Der türkische Vize-Ministerpräsident Ali Babacan sorgt mit öffentlicher Kritik an rechtsstaatlichen Mängeln in seinem Land für Aufsehen. Kritik aus den eigenen Reihen ist dort eine Seltenheit.
Ali Babacan, der türkische Vize-Ministerpräsident, übt deutliche Kritik an seinem eigenen Land. Der Rechtsstaat weise erhebliche Mängel auf, sei jedoch so wichtig wie das tägliche Brot. Derzeit gebe die Türkei allerdings ein «schwaches Bild» ab. Wenn sich das nicht ändere, werde das Land politisch und wirtschaftlich zurückfallen, warnte Babacan laut Presseberichten vom Donnerstag. Die türkische Opposition wirft der Regierung bereits seit langem vor, die Justiz unter ihre Kontrolle gebracht zu haben.
Babacan, ein früherer Aussenminister, ist Mitbegründer der islamisch-konservativen Regierungspartei AKP und gilt als ein Hauptvertreter des wirtschaftsliberalen und EU-freundlichen Flügels der Partei. In der Regierung ist er für die Wirtschaftspolitik zuständig.

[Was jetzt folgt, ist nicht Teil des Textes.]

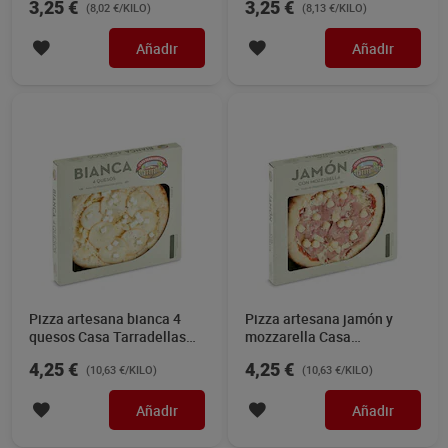
3,25 €
3,25 €
(8,02 €/KILO)
(8,13 €/KILO)
Añadir
Añadir
Pizza artesana bianca 4
Pizza artesana jamón y
quesos Casa Tarradellas
mozzarella Casa
400 g
Tarradellas 400 g
4,25 €
4,25 €
(10,63 €/KILO)
(10,63 €/KILO)
Añadir
Añadir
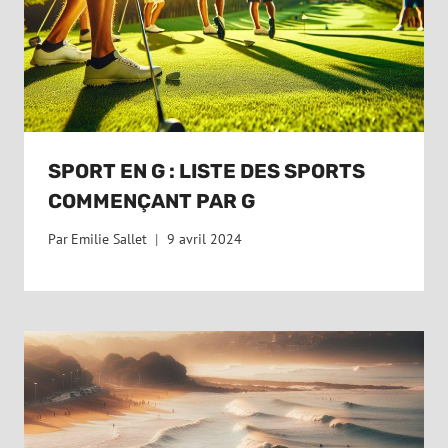
SPORT EN G : LISTE DES SPORTS
COMMENÇANT PAR G
Par
Emilie Sallet
9 avril 2024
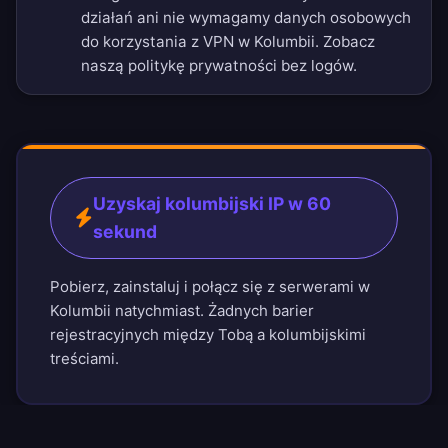
działań ani nie wymagamy danych osobowych
do korzystania z VPN w Kolumbii. Zobacz
naszą
politykę prywatności bez logów
.
Uzyskaj kolumbijski IP w 60
sekund
Pobierz, zainstaluj i połącz się z serwerami w
Kolumbii natychmiast. Żadnych barier
rejestracyjnych między Tobą a kolumbijskimi
treściami.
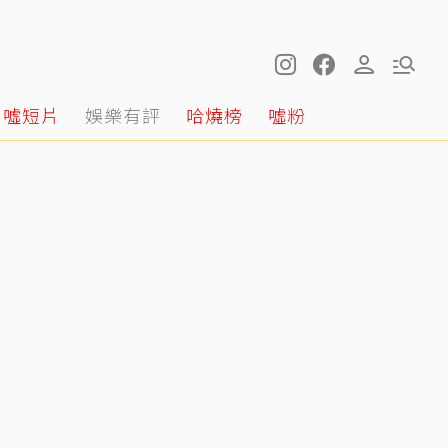
噓短片
娛樂有評
哈燒榜
噓粉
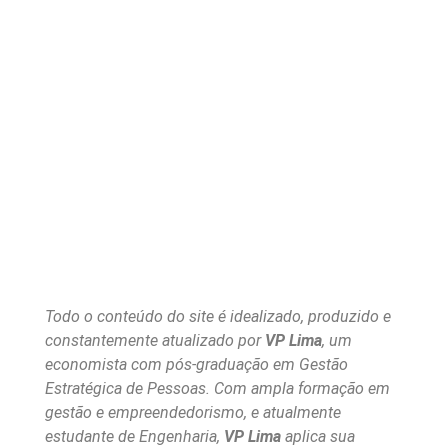
Todo o conteúdo do site é idealizado, produzido e
constantemente atualizado por
VP Lima
, um
economista com pós-graduação em Gestão
Estratégica de Pessoas. Com ampla formação em
gestão e empreendedorismo, e atualmente
estudante de Engenharia,
VP Lima
aplica sua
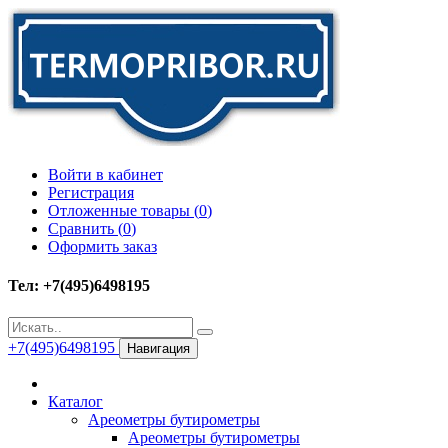
Войти в кабинет
Регистрация
Отложенные товары (
0
)
Сравнить (
0
)
Оформить заказ
Тел: +7(495)6498195
+7(495)6498195
Навигация
Каталог
Ареометры бутирометры
Ареометры бутирометры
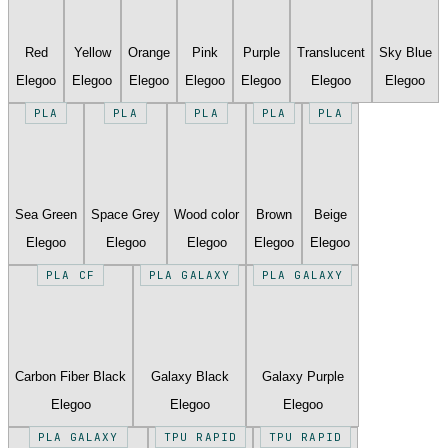
Red
Yellow
Orange
Pink
Purple
Translucent
Sky Blue
Elegoo
Elegoo
Elegoo
Elegoo
Elegoo
Elegoo
Elegoo
PLA
PLA
PLA
PLA
PLA
Sea Green
Space Grey
Wood color
Brown
Beige
Elegoo
Elegoo
Elegoo
Elegoo
Elegoo
PLA CF
PLA GALAXY
PLA GALAXY
Carbon Fiber Black
Galaxy Black
Galaxy Purple
Elegoo
Elegoo
Elegoo
PLA GALAXY
TPU RAPID
TPU RAPID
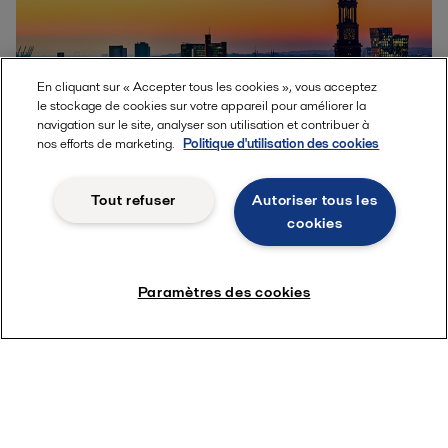
En cliquant sur « Accepter tous les cookies », vous acceptez
le stockage de cookies sur votre appareil pour améliorer la
navigation sur le site, analyser son utilisation et contribuer à
nos efforts de marketing.
Politique d'utilisation des cookies
Tout refuser
Autoriser tous les
Récupérer la chaleur de process
cookies
industriel
Paramètres des cookies
Le procédé de production d'acide sulfurique de la fonderie de
cuivre Aurubis à Hambourg génère d'importantes quantités
de chaleur. Dans le cadre de création du
réseau de
chauffage urbain
du quartier de HafenCity, un système de
récupération de chaleur fatale a été mis en place, malgré les
difficultés liées à la
nature corrosive du fluide
.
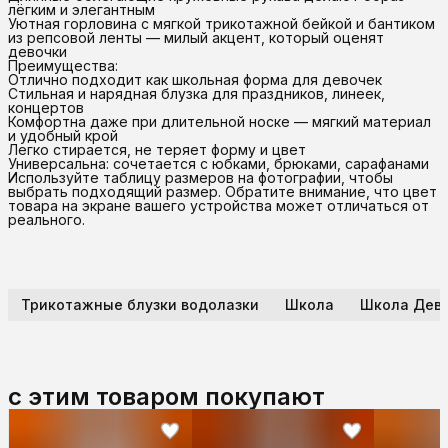
лёгким и элегантным
Уютная горловина с мягкой трикотажной бейкой и бантиком
из репсовой ленты — милый акцент, который оценят
девочки
Преимущества:
Отлично подходит как школьная форма для девочек
Стильная и нарядная блузка для праздников, линеек,
концертов
Комфортна даже при длительной носке — мягкий материал
и удобный крой
Легко стирается, не теряет форму и цвет
Универсальна: сочетается с юбками, брюками, сарафанами
Используйте таблицу размеров на фотографии, чтобы
выбрать подходящий размер. Обратите внимание, что цвет
товара на экране вашего устройства может отличаться от
реального.
Трикотажные блузки водолазки
Школа
Школа Дево
с этим товаром покупают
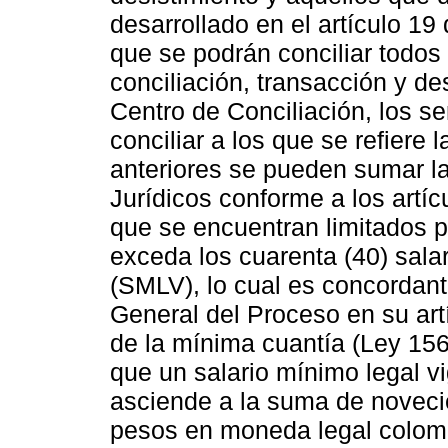
desarrollado en el artículo 1
que se podrán conciliar todos
conciliación, transacción y de
Centro de Conciliación, los se
conciliar a los que se refiere 
anteriores se pueden sumar la
Jurídicos conforme a los artíc
que se encuentran limitados 
exceda los cuarenta (40) sala
(SMLV), lo cual es concordant
General del Proceso en su artí
de la mínima cuantía (Ley 156
que un salario mínimo legal v
asciende a la suma de novecie
pesos en moneda legal colomb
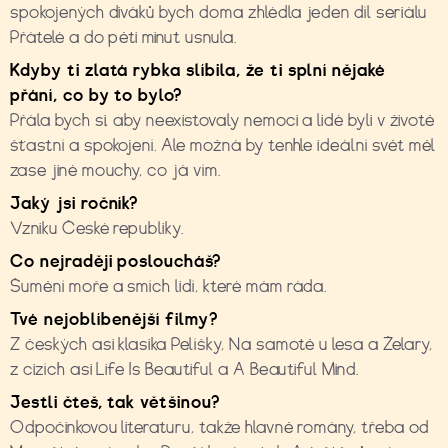
spokojených diváků bych doma zhlédla jeden díl seriálu
Přátelé a do pěti minut usnula.
Kdyby ti zlatá rybka slíbila, že ti splní n
ě
jaké
p
ř
ání, co by to bylo?
Přála bych si, aby neexistovaly nemoci a lidé byli v životě
šťastní a spokojení. Ale možná by tenhle ideální svět měl
zase jiné mouchy, co já vím.
Jaký jsi ročník?
Vzniku České republiky.
Co nejraději posloucháš?
Šumění moře a smích lidí, které mám ráda.
Tvé nejoblíbenější filmy?
Z českých asi klasika Pelíšky, Na samotě u lesa a Želary,
z cizích asi Life Is Beautiful a A Beautiful Mind.
Jestli čteš, tak většinou?
Odpočinkovou literaturu, takže hlavně romány, třeba od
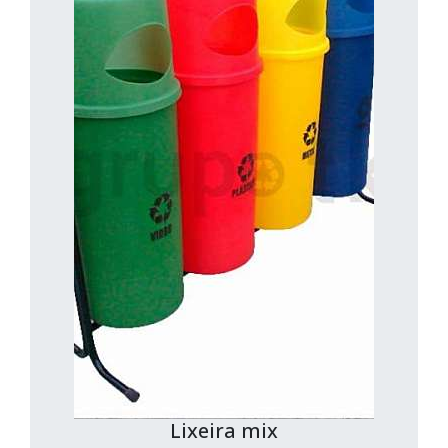
Lixeira mix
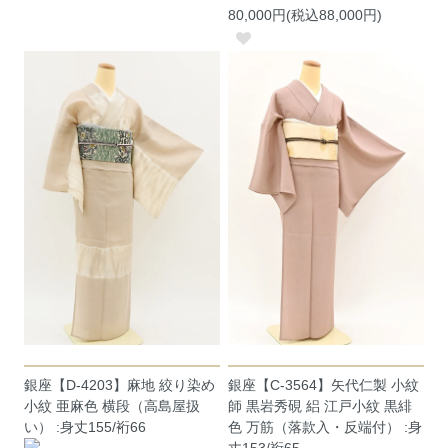
80,000円(税込88,000円)
銀座【D-4203】麻地 絞り染め
銀座【C-3564】矢代仁製 小紋
小紋 亜麻色 横段（高島屋扱
師 黒岩秀硯 絽 江戸小紋 黒緋
い） :身丈155/裄66
色 万筋（落款入・反端付） :身
丈153/裄65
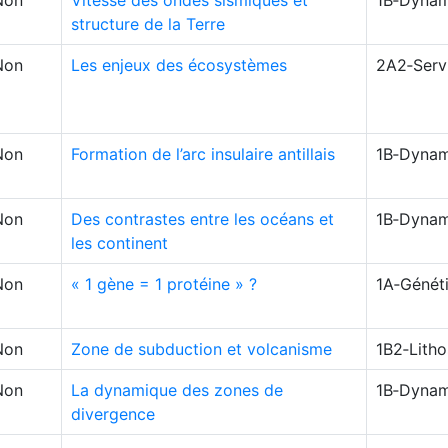
Non
Vitesse des ondes sismiques et
1B‑Dynam
structure de la Terre
Non
Les enjeux des écosystèmes
2A2‑Serv
Non
Formation de l’arc insulaire antillais
1B‑Dynam
Non
Des contrastes entre les océans et
1B‑Dynam
les continent
Non
« 1 gène = 1 protéine » ?
1A‑Génét
Non
Zone de subduction et volcanisme
1B2‑Lith
Non
La dynamique des zones de
1B‑Dynam
divergence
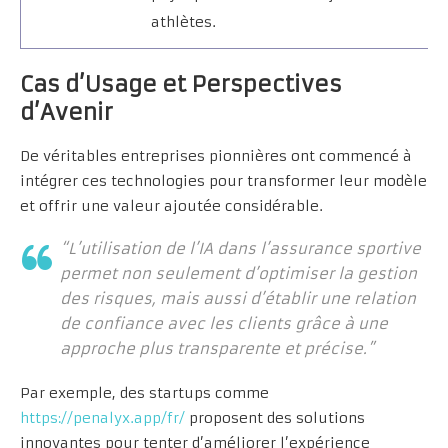
athlètes.
Cas d’Usage et Perspectives
d’Avenir
De véritables entreprises pionnières ont commencé à
intégrer ces technologies pour transformer leur modèle
et offrir une valeur ajoutée considérable.
“L’utilisation de l’IA dans l’assurance sportive
permet non seulement d’optimiser la gestion
des risques, mais aussi d’établir une relation
de confiance avec les clients grâce à une
approche plus transparente et précise.”
Par exemple, des startups comme
https://penalyx.app/fr/
proposent des solutions
innovantes pour tenter d’améliorer l’expérience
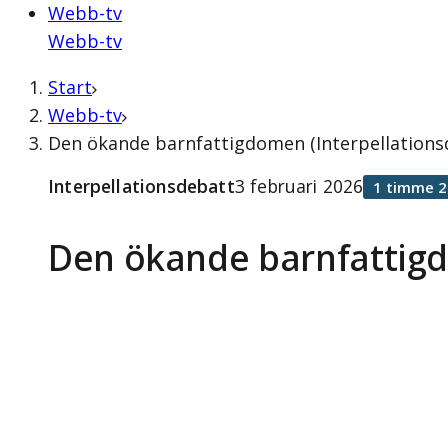
Webb-tv
Webb-tv
Start
Webb-tv
Den ökande barnfattigdomen (Interpellationsd
Interpellationsdebatt
3 februari 2026
1 timme 2
Den ökande barnfatti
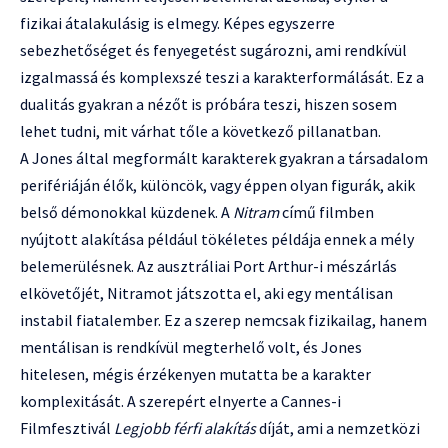
fizikai átalakulásig is elmegy. Képes egyszerre
sebezhetőséget és fenyegetést sugározni, ami rendkívül
izgalmassá és komplexszé teszi a karakterformálását. Ez a
dualitás gyakran a nézőt is próbára teszi, hiszen sosem
lehet tudni, mit várhat tőle a következő pillanatban.
A Jones által megformált karakterek gyakran a társadalom
perifériáján élők, különcök, vagy éppen olyan figurák, akik
belső démonokkal küzdenek. A
Nitram
című filmben
nyújtott alakítása például tökéletes példája ennek a mély
belemerülésnek. Az ausztráliai Port Arthur-i mészárlás
elkövetőjét, Nitramot játszotta el, aki egy mentálisan
instabil fiatalember. Ez a szerep nemcsak fizikailag, hanem
mentálisan is rendkívül megterhelő volt, és Jones
hitelesen, mégis érzékenyen mutatta be a karakter
komplexitását. A szerepért elnyerte a Cannes-i
Filmfesztivál
Legjobb férfi alakítás
díját, ami a nemzetközi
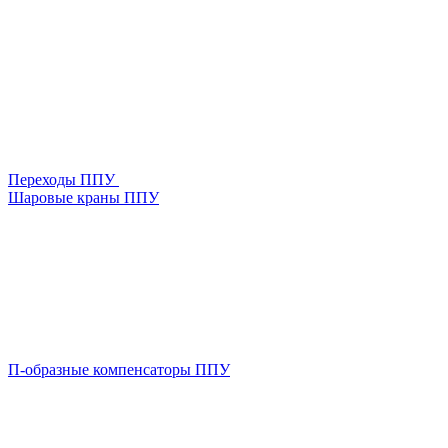
Переходы ППУ
Шаровые краны ППУ
П-образные компенсаторы ППУ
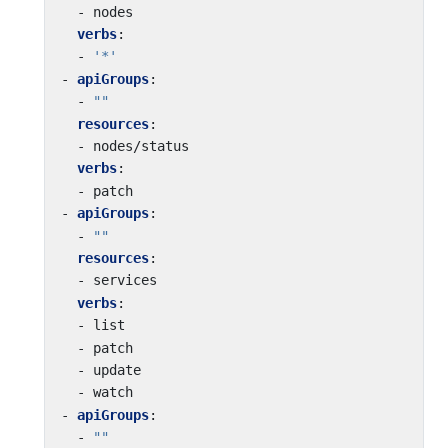
- 
nodes
verbs
:
- 
'*'
- 
apiGroups
:
- 
""
resources
:
- 
nodes/status
verbs
:
- 
patch
- 
apiGroups
:
- 
""
resources
:
- 
services
verbs
:
- 
list
- 
patch
- 
update
- 
watch
- 
apiGroups
:
- 
""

Bei allen wirtschaftlichen Erfolgen der Türkei sei es ein grosses Problem, wenn ernsthaft in Frage gestellt werde, ob das Land ein Rechtsstaat sei, sagte er. Die Rechtsprechung in der Türkei müsse sich an internationalen Standards orientieren.
Kritik aus eigenen Reihen selten
Mit Massenversetzungen und Umstrukturierungen hatte die AKP-Regierung im vergangenen Jahr mutmassliche Gegner aus dem Justizapparat entfernt und sich eine entscheidende Rolle bei der Besetzung von Richter- und Staatsanwaltsposten gesichert.
In den vergangenen Tagen hatten einige ehemalige Staatsanwälte, die wegen Korruptionsvorwürfen gegen die Regierung ermittelt hatten und deshalb bestraft worden waren, ihr Zulassungen als Juristen verloren.
Kritik an diesem Vorgehen aus den Reihen der Regierung ist wegen der strengen Parteidisziplin in der AKP höchst selten. Babacan tritt jedoch bei der anstehenden Parlamentswahl am 7. Juni nicht mehr als Kandidat an.